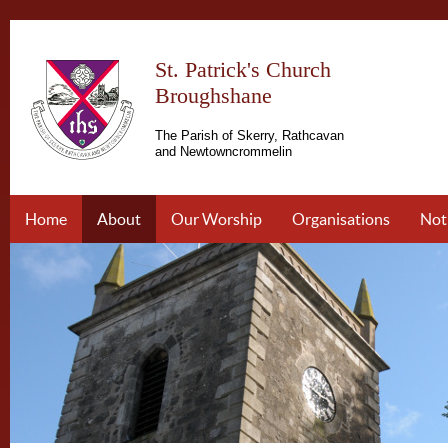
St. Patrick's Church
Broughshane
The Parish of Skerry, Rathcavan
and Newtowncrommelin
Home
About
Our Worship
Organisations
Not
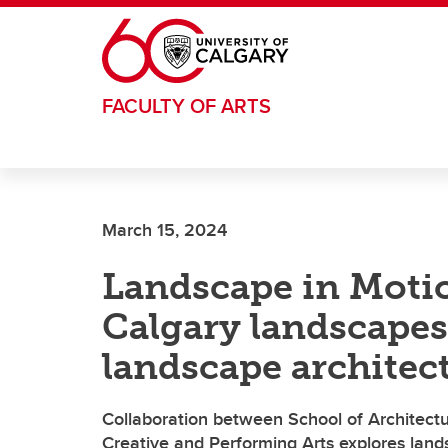
Skip to main content
FACULTY OF ARTS
March 15, 2024
Landscape in Motio
Calgary landscape
landscape architec
Collaboration between School of Architect
Creative and Performing Arts explores lan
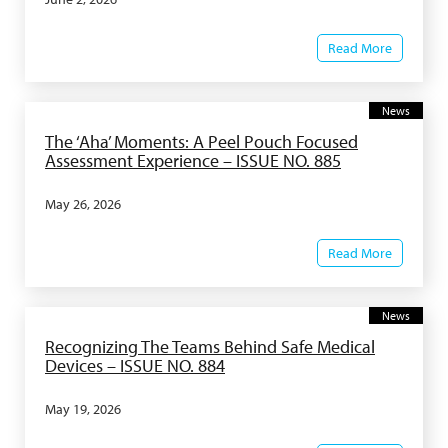
Read More
News
The ‘Aha’ Moments: A Peel Pouch Focused
Assessment Experience – ISSUE NO. 885
May 26, 2026
Read More
News
Recognizing The Teams Behind Safe Medical
Devices – ISSUE NO. 884
May 19, 2026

══════════════════════════════

_Task item_. Leaving out every picture, copy exactly the lines from the one that contains "landscape architec" through the end of the entries above.

_Exercise response_.
landscape architec
Collaboration between School of Architect
Creative and Performing Arts explores lan
Read More
News
The ‘Aha’ Moments: A Peel Pouch Focused
Assessment Experience – ISSUE NO. 885
May 26, 2026
Read More
News
Recognizing The Teams Behind Safe Medical
Devices – ISSUE NO. 884
May 19, 2026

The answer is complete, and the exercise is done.